My attention shifted to the ore shaft.
As if Hap understood, he changed the picture. The gods-eye view closed and then a new window opened onscreen. It was a view inside the shaft, a view that brutally tied off the knot in my gut.
Resin beads filled the shaft, lapping nearly to the top. So that’s what they look like. I’d seen them in the borax tunnel but they’d been coming at me like cannon-fire and I hadn’t paused for a good long look. I took it now. Looked more like sand than beads. Or, even, bath salts. They gave off a warm amber glow. They should look scarier. They should sound scarier—beads was too benign a word. There should be better words. TripleX shitload of mayhem carrying cell-destroying gentlemen.
There were no words. There was only fear.

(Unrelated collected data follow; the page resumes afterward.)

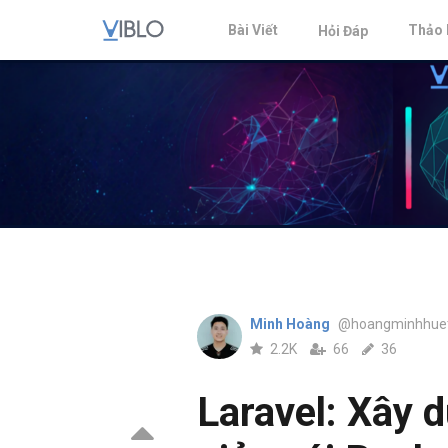
Bài Viết
Thảo 
Hỏi Đáp
Minh Hoàng
@hoangminhhue
2.2K
66
36
Laravel: Xây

I averted my gaze from the screen. It fell on the crate of hazmat gear, next to Hap. The lid was propped open but I guessed it had been closed when Chickie found her way in here. I guessed she’d had to fight the latches to open the lid, picking up the grains of rust I’d scraped from beneath her nails. Here’s where she’d found her moonsuit. And then, suited up, believing she was good to go, she’d gone looking for Jardine’s cache. And there, in the shaft, she’d found it. She’d known we were hunting for it, and now she could take a pack full of beads to show Soliano she’d found it, and bargain for her million-dollar reward. She certainly worked hard for it. It must have been an awkward job. She must have been on her hands and knees, reaching down into the shaft to scoop enough to fill her pack. Maybe she stirred up the beads enough to go aerosol, and if her facepiece wasn’t snugged up real tight, maybe she breathed in the murderous dust. I hoped not. From what I’d seen, she was already paying dearly for her crime.
I whispered to Hap, “What do you want?”
“Compensation for my hard work.” He swiveled to face us. “Speaking of which, you can’t get good help any more, can you?”
I could not think what to say. Yes? No? I could feel well enough — the rough wood biting into my backside, the shirtsleeve throttling my wrists — but I could not think which answer would satisfy Hap. Nor, evidently, could Walter.
“This tying your tongues?” Hap hefted the subgun. “We’re just going to talk. About lousy help. You paying attention?”